Uma das disciplinas que regem o design é a Semiótica, conhecida como a “Teoria Geral do Signo”, ela é essencial para entendermos como o trabalho do designer se dá para além, muito além, dessas regras rasas sobre qual cor um restaurante deve ou não utilizar.

Já sabemos, então, que a semiótica estuda o signo, mas afinal, o que é o signo?
Segundo Charles Peirce, um dos criadores da Semiótica, signo é uma coisa que representa outra coisa. Tudo pode ser um signo: um gesto, um tom de voz, uma cor, uma palavra, um quadro, um livro, um sonho, uma casa, uma cadeira, uma capa de revista, um carro, uma máquina, um prédio. Basta que essa coisa tenha a capacidade de representar alguma outra coisa qualquer, que é seu interpretante.
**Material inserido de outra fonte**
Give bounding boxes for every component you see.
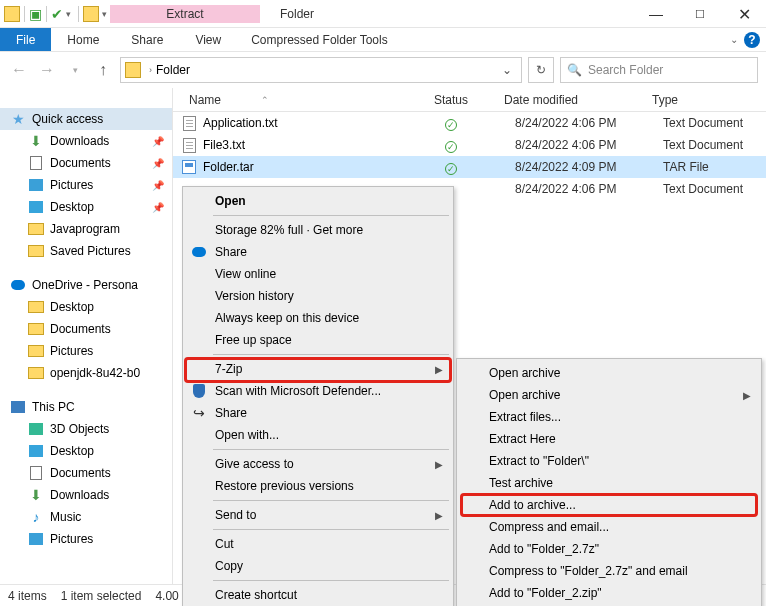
- file-tab[interactable]: File: [0, 28, 51, 51]
- submenu-extract-to[interactable]: Extract to "Folder\": [459, 450, 759, 472]
- folder-icon[interactable]: [83, 6, 99, 22]
- file-row[interactable]: File3.txt✓8/24/2022 4:06 PMText Document: [173, 134, 766, 156]
- sidebar-item-openjdk[interactable]: openjdk-8u42-b0: [0, 362, 172, 384]
- sidebar-item-label: openjdk-8u42-b0: [50, 366, 140, 380]
- chevron-down-icon[interactable]: ▾: [102, 9, 107, 19]
- sidebar-item-label: OneDrive - Persona: [32, 278, 138, 292]
- sidebar-item-downloads[interactable]: ⬇Downloads📌: [0, 130, 172, 152]
- menu-share-onedrive[interactable]: Share: [185, 241, 451, 263]
- minimize-button[interactable]: —: [634, 0, 678, 28]
- column-type[interactable]: Type: [644, 93, 766, 107]
- sidebar-item-saved-pictures[interactable]: Saved Pictures: [0, 240, 172, 262]
- column-name[interactable]: Name⌃: [181, 93, 426, 107]
- menu-share[interactable]: ↪Share: [185, 402, 451, 424]
- menu-create-shortcut[interactable]: Create shortcut: [185, 584, 451, 606]
- tab-share[interactable]: Share: [115, 29, 179, 51]
- sidebar-item-desktop[interactable]: Desktop📌: [0, 196, 172, 218]
- column-date[interactable]: Date modified: [496, 93, 644, 107]
- qat-check-icon[interactable]: ✔: [51, 6, 63, 22]
- ribbon-collapse-icon[interactable]: ⌄: [730, 34, 738, 45]
- ribbon-tabs: File Home Share View Compressed Folder T…: [0, 28, 766, 52]
- sidebar-item-pictures[interactable]: Pictures📌: [0, 174, 172, 196]
- sidebar-item-javaprogram[interactable]: Javaprogram: [0, 218, 172, 240]
- sidebar-item-pc-desktop[interactable]: Desktop: [0, 440, 172, 462]
- sidebar-this-pc[interactable]: This PC: [0, 396, 172, 418]
- submenu-open-archive[interactable]: Open archive: [459, 362, 759, 384]
- pin-icon: 📌: [152, 202, 164, 213]
- folder-icon[interactable]: [4, 6, 20, 22]
- refresh-button[interactable]: ↻: [528, 57, 554, 83]
- folder-icon: [28, 221, 44, 237]
- menu-send-to[interactable]: Send to▶: [185, 504, 451, 526]
- file-date: 8/24/2022 4:06 PM: [515, 138, 663, 152]
- menu-restore-versions[interactable]: Restore previous versions: [185, 475, 451, 497]
- tab-view[interactable]: View: [179, 29, 237, 51]
- back-button[interactable]: ←: [8, 59, 30, 81]
- submenu-compress-7z-email[interactable]: Compress to "Folder_2.7z" and email: [459, 560, 759, 582]
- tab-compressed-tools[interactable]: Compressed Folder Tools: [237, 29, 402, 51]
- menu-7zip[interactable]: 7-Zip▶: [185, 358, 451, 380]
- menu-view-online[interactable]: View online: [185, 263, 451, 285]
- submenu-test-archive[interactable]: Test archive: [459, 472, 759, 494]
- submenu-arrow-icon: ▶: [743, 390, 751, 401]
- file-row[interactable]: Application.txt✓8/24/2022 4:06 PMText Do…: [173, 112, 766, 134]
- tab-home[interactable]: Home: [51, 29, 115, 51]
- sidebar-item-od-pictures[interactable]: Pictures: [0, 340, 172, 362]
- menu-free-up-space[interactable]: Free up space: [185, 329, 451, 351]
- sidebar-item-pc-documents[interactable]: Documents: [0, 462, 172, 484]
- breadcrumb[interactable]: Folder: [156, 63, 190, 77]
- sort-indicator-icon: ⌃: [261, 95, 269, 105]
- sidebar-item-od-documents[interactable]: Documents: [0, 318, 172, 340]
- qat-properties-icon[interactable]: ▣: [29, 6, 42, 22]
- submenu-add-zip[interactable]: Add to "Folder_2.zip": [459, 582, 759, 604]
- menu-copy[interactable]: Copy: [185, 555, 451, 577]
- column-status[interactable]: Status: [426, 93, 496, 107]
- up-button[interactable]: ↑: [92, 59, 114, 81]
- submenu-add-to-archive[interactable]: Add to archive...: [459, 494, 759, 516]
- menu-cut[interactable]: Cut: [185, 533, 451, 555]
- sidebar-item-documents[interactable]: Documents📌: [0, 152, 172, 174]
- file-type: Text Document: [663, 182, 743, 196]
- sidebar-item-od-desktop[interactable]: Desktop: [0, 296, 172, 318]
- submenu-add-7z[interactable]: Add to "Folder_2.7z": [459, 538, 759, 560]
- submenu-compress-email[interactable]: Compress and email...: [459, 516, 759, 538]
- menu-give-access[interactable]: Give access to▶: [185, 453, 451, 475]
- menu-storage[interactable]: Storage 82% full · Get more: [185, 219, 451, 241]
- submenu-extract-files[interactable]: Extract files...: [459, 406, 759, 428]
- maximize-button[interactable]: ☐: [678, 0, 722, 28]
- text-file-icon: [181, 115, 197, 131]
- status-selected-count: 1 item selected: [61, 589, 142, 603]
- share-icon: ↪: [191, 405, 207, 421]
- sidebar-item-label: Music: [50, 510, 81, 524]
- recent-dropdown-icon[interactable]: ▾: [64, 59, 86, 81]
- sidebar-quick-access[interactable]: ★ Quick access: [0, 108, 172, 130]
- sidebar-item-3d-objects[interactable]: 3D Objects: [0, 418, 172, 440]
- file-row[interactable]: Folder.tar✓8/24/2022 4:09 PMTAR File: [173, 156, 766, 178]
- menu-version-history[interactable]: Version history: [185, 285, 451, 307]
- qat-dropdown-icon[interactable]: ▾: [66, 9, 71, 19]
- chevron-right-icon[interactable]: ›: [149, 65, 152, 75]
- search-input[interactable]: 🔍 Search Folder: [560, 57, 758, 83]
- column-headers[interactable]: Name⌃ Status Date modified Type: [173, 88, 766, 112]
- pictures-icon: [28, 531, 44, 547]
- address-bar[interactable]: › Folder ⌄: [120, 57, 522, 83]
- help-button[interactable]: ?: [744, 32, 760, 48]
- submenu-extract-here[interactable]: Extract Here: [459, 428, 759, 450]
- submenu-arrow-icon: ▶: [435, 364, 443, 375]
- submenu-open-archive-sub[interactable]: Open archive▶: [459, 384, 759, 406]
- shield-icon: [191, 383, 207, 399]
- menu-open-with[interactable]: Open with...: [185, 424, 451, 446]
- menu-always-keep[interactable]: Always keep on this device: [185, 307, 451, 329]
- sidebar-item-pc-downloads[interactable]: ⬇Downloads: [0, 484, 172, 506]
- ribbon-context-label: Extract: [110, 5, 260, 23]
- sidebar-item-pc-pictures[interactable]: Pictures: [0, 528, 172, 550]
- sidebar-item-label: Pictures: [50, 344, 93, 358]
- sidebar-item-label: Downloads: [50, 488, 109, 502]
- menu-open[interactable]: Open: [185, 190, 451, 212]
- forward-button[interactable]: →: [36, 59, 58, 81]
- sidebar-item-pc-music[interactable]: ♪Music: [0, 506, 172, 528]
- address-dropdown-icon[interactable]: ⌄: [497, 63, 517, 77]
- sidebar-onedrive[interactable]: OneDrive - Persona: [0, 274, 172, 296]
- close-button[interactable]: ✕: [722, 0, 766, 28]
- menu-defender[interactable]: Scan with Microsoft Defender...: [185, 380, 451, 402]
Imagine que são 16h de uma quarta-feira, você está no trabalho e sente o cheiro do café sendo coado. Esse cheiro te faz lembrar que é hora de pausar, esticar as pernas e recarregar as energias para as próximas horas. Nessa situação o café é o objeto, o cheiro do café é o signo e o pensamento de “hora da pausa” é o interpretante. Então você entende que cheiro de café = pausa.
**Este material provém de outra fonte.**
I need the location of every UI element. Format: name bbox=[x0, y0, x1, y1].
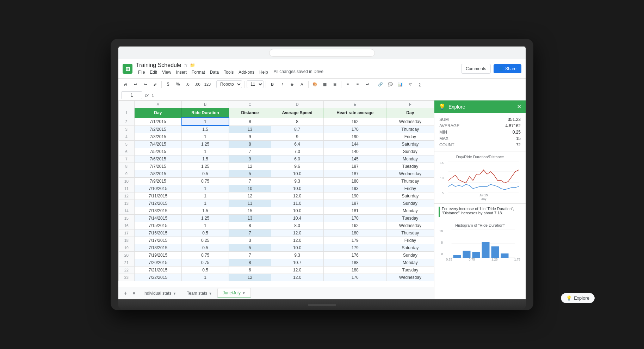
cell-date[interactable]: 7/11/2015 bbox=[134, 192, 181, 200]
decimal-decrease-btn[interactable]: .0 bbox=[184, 80, 192, 88]
cell-heart-rate[interactable]: 145 bbox=[323, 155, 386, 163]
menu-tools[interactable]: Tools bbox=[222, 69, 236, 75]
cell-heart-rate[interactable]: 187 bbox=[323, 200, 386, 207]
cell-day-name[interactable]: Saturday bbox=[386, 244, 434, 252]
cell-avg-speed[interactable]: 8.7 bbox=[271, 125, 323, 133]
strikethrough-btn[interactable]: S bbox=[288, 80, 296, 88]
cell-ride-duration[interactable]: 1 bbox=[182, 185, 229, 192]
cell-day-name[interactable]: Tuesday bbox=[386, 163, 434, 170]
cell-date[interactable]: 7/16/2015 bbox=[134, 229, 181, 237]
font-size-selector[interactable]: 11 bbox=[247, 80, 264, 88]
document-title[interactable]: Training Schedule bbox=[136, 62, 181, 68]
paint-format-btn[interactable]: 🖌 bbox=[151, 80, 159, 88]
cell-heart-rate[interactable]: 170 bbox=[323, 215, 386, 222]
sheet-list-button[interactable]: ≡ bbox=[130, 289, 138, 298]
comments-button[interactable]: Comments bbox=[461, 64, 491, 74]
share-button[interactable]: 👤 Share bbox=[494, 64, 521, 73]
cell-heart-rate[interactable]: 187 bbox=[323, 163, 386, 170]
cell-date[interactable]: 7/7/2015 bbox=[134, 163, 181, 170]
cell-date[interactable]: 7/1/2015 bbox=[134, 118, 181, 125]
menu-addons[interactable]: Add-ons bbox=[236, 69, 256, 75]
grid-container[interactable]: A B C D E F bbox=[118, 100, 434, 287]
cell-distance[interactable]: 6 bbox=[229, 267, 271, 274]
redo-btn[interactable]: ↪ bbox=[141, 80, 149, 88]
cell-day-name[interactable]: Wednesday bbox=[386, 118, 434, 125]
cell-ride-duration[interactable]: 0.5 bbox=[182, 244, 229, 252]
formula-input[interactable] bbox=[151, 93, 523, 98]
italic-btn[interactable]: I bbox=[278, 80, 286, 88]
cell-date[interactable]: 7/17/2015 bbox=[134, 237, 181, 244]
valign-btn[interactable]: ≡ bbox=[353, 80, 362, 88]
cell-avg-speed[interactable]: 12.0 bbox=[271, 192, 323, 200]
cell-day-name[interactable]: Monday bbox=[386, 259, 434, 267]
cell-distance[interactable]: 13 bbox=[229, 215, 271, 222]
cell-reference-input[interactable] bbox=[121, 91, 142, 99]
comment-btn[interactable]: 💬 bbox=[386, 80, 395, 88]
function-btn[interactable]: ∑ bbox=[416, 80, 424, 88]
col-header-ride-duration[interactable]: Ride Duration bbox=[182, 108, 229, 118]
cell-day-name[interactable]: Friday bbox=[386, 237, 434, 244]
cell-day-name[interactable]: Monday bbox=[386, 207, 434, 215]
cell-heart-rate[interactable]: 144 bbox=[323, 141, 386, 148]
col-header-heart-rate[interactable]: Heart rate average bbox=[323, 108, 386, 118]
cell-date[interactable]: 7/13/2015 bbox=[134, 207, 181, 215]
fill-color-btn[interactable]: 🎨 bbox=[311, 80, 319, 88]
cell-heart-rate[interactable]: 181 bbox=[323, 207, 386, 215]
cell-heart-rate[interactable]: 180 bbox=[323, 229, 386, 237]
tab-june-july[interactable]: June/July ▼ bbox=[217, 288, 251, 298]
menu-view[interactable]: View bbox=[160, 69, 173, 75]
cell-distance[interactable]: 5 bbox=[229, 244, 271, 252]
cell-heart-rate[interactable]: 162 bbox=[323, 118, 386, 125]
cell-date[interactable]: 7/2/2015 bbox=[134, 125, 181, 133]
cell-date[interactable]: 7/18/2015 bbox=[134, 244, 181, 252]
cell-distance[interactable]: 5 bbox=[229, 170, 271, 178]
cell-date[interactable]: 7/20/2015 bbox=[134, 259, 181, 267]
font-selector[interactable]: Roboto bbox=[216, 80, 242, 88]
cell-avg-speed[interactable]: 12.0 bbox=[271, 267, 323, 274]
cell-avg-speed[interactable]: 7.0 bbox=[271, 148, 323, 155]
cell-day-name[interactable]: Thursday bbox=[386, 125, 434, 133]
cell-ride-duration[interactable]: 0.75 bbox=[182, 259, 229, 267]
cell-ride-duration[interactable]: 0.25 bbox=[182, 237, 229, 244]
currency-btn[interactable]: $ bbox=[164, 80, 172, 88]
cell-distance[interactable]: 8 bbox=[229, 141, 271, 148]
cell-day-name[interactable]: Saturday bbox=[386, 141, 434, 148]
print-btn[interactable]: 🖨 bbox=[121, 80, 130, 88]
col-header-b[interactable]: B bbox=[182, 101, 229, 108]
cell-ride-duration[interactable]: 0.5 bbox=[182, 229, 229, 237]
cell-ride-duration[interactable]: 1 bbox=[182, 133, 229, 141]
merge-btn[interactable]: ⊞ bbox=[330, 80, 339, 88]
cell-heart-rate[interactable]: 140 bbox=[323, 148, 386, 155]
explore-floating-button[interactable]: 💡 Explore bbox=[561, 293, 595, 303]
menu-file[interactable]: File bbox=[136, 69, 147, 75]
explore-close-button[interactable]: ✕ bbox=[517, 103, 521, 110]
cell-heart-rate[interactable]: 179 bbox=[323, 244, 386, 252]
cell-ride-duration[interactable]: 1.25 bbox=[182, 141, 229, 148]
cell-ride-duration[interactable]: 1 bbox=[182, 118, 229, 125]
cell-day-name[interactable]: Saturday bbox=[386, 192, 434, 200]
cell-heart-rate[interactable]: 190 bbox=[323, 192, 386, 200]
cell-distance[interactable]: 7 bbox=[229, 148, 271, 155]
cell-avg-speed[interactable]: 9.3 bbox=[271, 178, 323, 185]
cell-ride-duration[interactable]: 1 bbox=[182, 148, 229, 155]
cell-avg-speed[interactable]: 6.0 bbox=[271, 155, 323, 163]
decimal-increase-btn[interactable]: .00 bbox=[193, 80, 202, 88]
cell-avg-speed[interactable]: 8 bbox=[271, 118, 323, 125]
cell-date[interactable]: 7/3/2015 bbox=[134, 133, 181, 141]
cell-distance[interactable]: 12 bbox=[229, 192, 271, 200]
cell-day-name[interactable]: Tuesday bbox=[386, 215, 434, 222]
cell-heart-rate[interactable]: 193 bbox=[323, 185, 386, 192]
cell-date[interactable]: 7/22/2015 bbox=[134, 274, 181, 281]
col-header-distance[interactable]: Distance bbox=[229, 108, 271, 118]
cell-day-name[interactable]: Tuesday bbox=[386, 267, 434, 274]
cell-avg-speed[interactable]: 12.0 bbox=[271, 274, 323, 281]
cell-avg-speed[interactable]: 10.0 bbox=[271, 244, 323, 252]
cell-ride-duration[interactable]: 0.75 bbox=[182, 252, 229, 259]
cell-avg-speed[interactable]: 8.0 bbox=[271, 222, 323, 229]
cell-distance[interactable]: 7 bbox=[229, 252, 271, 259]
cell-ride-duration[interactable]: 1.5 bbox=[182, 125, 229, 133]
undo-btn[interactable]: ↩ bbox=[131, 80, 140, 88]
more-btn[interactable]: ⋯ bbox=[426, 80, 434, 88]
cell-day-name[interactable]: Friday bbox=[386, 185, 434, 192]
cell-distance[interactable]: 8 bbox=[229, 222, 271, 229]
Para um designer, esse pode parecer um exemplo abstrato e você deve estar se perguntando o que essa interpretação tem a ver com a profissão, então vou trazer para a nossa realidade. Quando você utiliza o desenho de uma xícara de café numa placa de sinalização para indicar que ali é a copa da empresa você está criando um signo. Aquele desenho de xícara (signo) representa um espaço de pausa e alimentação (interpretante).

Outros exemplos clássicos:

  • Cruz: é um signo que te leva até o interpretante que é a morte de Jesus.
  • Fita rosa: é um signo que te leva até o interpretante que é a campanha contra o câncer de mama.
  • Sinal vermelho: é um signo que te leva até o interpretante que é “pare”.
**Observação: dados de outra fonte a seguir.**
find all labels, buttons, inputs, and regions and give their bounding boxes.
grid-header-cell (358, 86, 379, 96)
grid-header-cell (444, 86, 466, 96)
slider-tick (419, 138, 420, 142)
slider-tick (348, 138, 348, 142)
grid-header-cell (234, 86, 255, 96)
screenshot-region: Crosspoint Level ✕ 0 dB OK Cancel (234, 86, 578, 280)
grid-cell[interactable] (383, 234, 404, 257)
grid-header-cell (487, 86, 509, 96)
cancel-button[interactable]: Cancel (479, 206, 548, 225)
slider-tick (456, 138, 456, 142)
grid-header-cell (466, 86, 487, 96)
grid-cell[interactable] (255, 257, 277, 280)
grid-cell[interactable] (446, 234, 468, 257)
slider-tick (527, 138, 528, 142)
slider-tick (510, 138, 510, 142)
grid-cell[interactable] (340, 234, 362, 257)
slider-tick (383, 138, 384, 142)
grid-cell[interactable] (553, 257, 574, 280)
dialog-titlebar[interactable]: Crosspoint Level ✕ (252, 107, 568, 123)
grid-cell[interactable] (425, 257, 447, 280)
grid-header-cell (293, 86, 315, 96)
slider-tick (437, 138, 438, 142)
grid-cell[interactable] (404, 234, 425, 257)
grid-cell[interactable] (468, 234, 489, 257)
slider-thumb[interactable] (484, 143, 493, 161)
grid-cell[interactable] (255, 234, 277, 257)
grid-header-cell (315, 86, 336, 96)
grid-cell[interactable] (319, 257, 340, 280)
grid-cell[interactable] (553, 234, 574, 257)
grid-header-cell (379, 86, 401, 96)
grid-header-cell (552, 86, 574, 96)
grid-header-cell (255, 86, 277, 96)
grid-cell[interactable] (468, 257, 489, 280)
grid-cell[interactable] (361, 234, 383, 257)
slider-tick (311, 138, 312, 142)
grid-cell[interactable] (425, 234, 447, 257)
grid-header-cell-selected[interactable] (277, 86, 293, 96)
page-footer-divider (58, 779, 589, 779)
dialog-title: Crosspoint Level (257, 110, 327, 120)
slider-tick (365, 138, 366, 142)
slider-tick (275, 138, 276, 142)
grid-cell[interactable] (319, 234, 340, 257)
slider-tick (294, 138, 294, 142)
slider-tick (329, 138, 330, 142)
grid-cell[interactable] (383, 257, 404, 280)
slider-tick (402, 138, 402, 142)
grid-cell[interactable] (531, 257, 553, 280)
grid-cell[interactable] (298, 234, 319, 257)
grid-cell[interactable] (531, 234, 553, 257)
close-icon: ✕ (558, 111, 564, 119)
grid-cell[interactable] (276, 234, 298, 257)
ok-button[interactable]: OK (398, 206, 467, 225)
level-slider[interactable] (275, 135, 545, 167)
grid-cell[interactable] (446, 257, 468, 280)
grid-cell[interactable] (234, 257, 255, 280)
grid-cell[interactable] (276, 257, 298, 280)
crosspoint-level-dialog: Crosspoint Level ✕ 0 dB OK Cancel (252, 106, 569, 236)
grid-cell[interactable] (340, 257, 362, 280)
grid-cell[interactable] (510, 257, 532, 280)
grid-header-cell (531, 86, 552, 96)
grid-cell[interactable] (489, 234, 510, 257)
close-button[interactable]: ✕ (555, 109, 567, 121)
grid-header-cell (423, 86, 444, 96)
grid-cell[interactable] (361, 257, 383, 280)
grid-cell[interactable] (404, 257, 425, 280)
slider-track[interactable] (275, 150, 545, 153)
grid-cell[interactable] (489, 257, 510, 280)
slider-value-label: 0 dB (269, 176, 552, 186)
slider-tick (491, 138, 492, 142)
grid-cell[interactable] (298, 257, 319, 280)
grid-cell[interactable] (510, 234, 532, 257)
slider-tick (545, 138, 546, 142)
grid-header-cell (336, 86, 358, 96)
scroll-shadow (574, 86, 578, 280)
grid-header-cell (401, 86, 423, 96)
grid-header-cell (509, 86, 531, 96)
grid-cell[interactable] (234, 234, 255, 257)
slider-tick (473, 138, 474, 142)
O Professor Vinicius Romanini, doutor em Semiótica pela USP, diz no seu artigo “Design como comunicação: uma abordagem semiótica”:

“O que é signo num determinado momento pode ser o objeto de um novo signo no momento imediatamente seguinte, o que nos permite renovar e ampliar o significado que emerge e se transforma continuamente. O signo é uma entidade dinâmica em contínuo desenvolvimento em direção a um interpretante final – uma idéia que tem uma realidade virtual, ou seja, que possui certas virtudes que tendem a se manifestar, condicionalmente, no futuro.”

Vinicius Romanini – Doutor em Semiótica pela Universidade de São Paulo

E é aqui onde eu quero chegar. Muitos designers utilizam o design como uma ferramenta para ilustrar a realidade de maneira literal, o que, para mim, é uma visão limitada. O design é capaz de combinar vários signos para despertar as mais diversas interpretações e isso é o que enriquece um projeto.
Assim como o cheiro de fumaça pode significar um incêndio, um churrasco, alguém se comunicando ou um novo papa, da mesma maneira uma cor, uma tipografia ou uma forma podem gerar inúmeros significados dependendo do contexto em que estão inseridas.

Um restaurante que trabalhe com peixes e mariscos, por exemplo, tem, como um dos seus principais elementos característicos, o mar. Então o mar é o objeto enquanto a cor azul é o signo que remete a esse objeto. A associação da cor no setor alimentício não necessariamente será ligada à cor da comida, mas ao universo conceitual da marca.

Dizer que um restaurante não pode utilizar azul na sua comunicação visual porque não existe comida azul é: 1. limitar a capacidade humana de criar significados, 2. dizer que a cor tem, sozinha, todo o poder de sustentar a percepção de uma marca e 3. reduzir a amplitude do design.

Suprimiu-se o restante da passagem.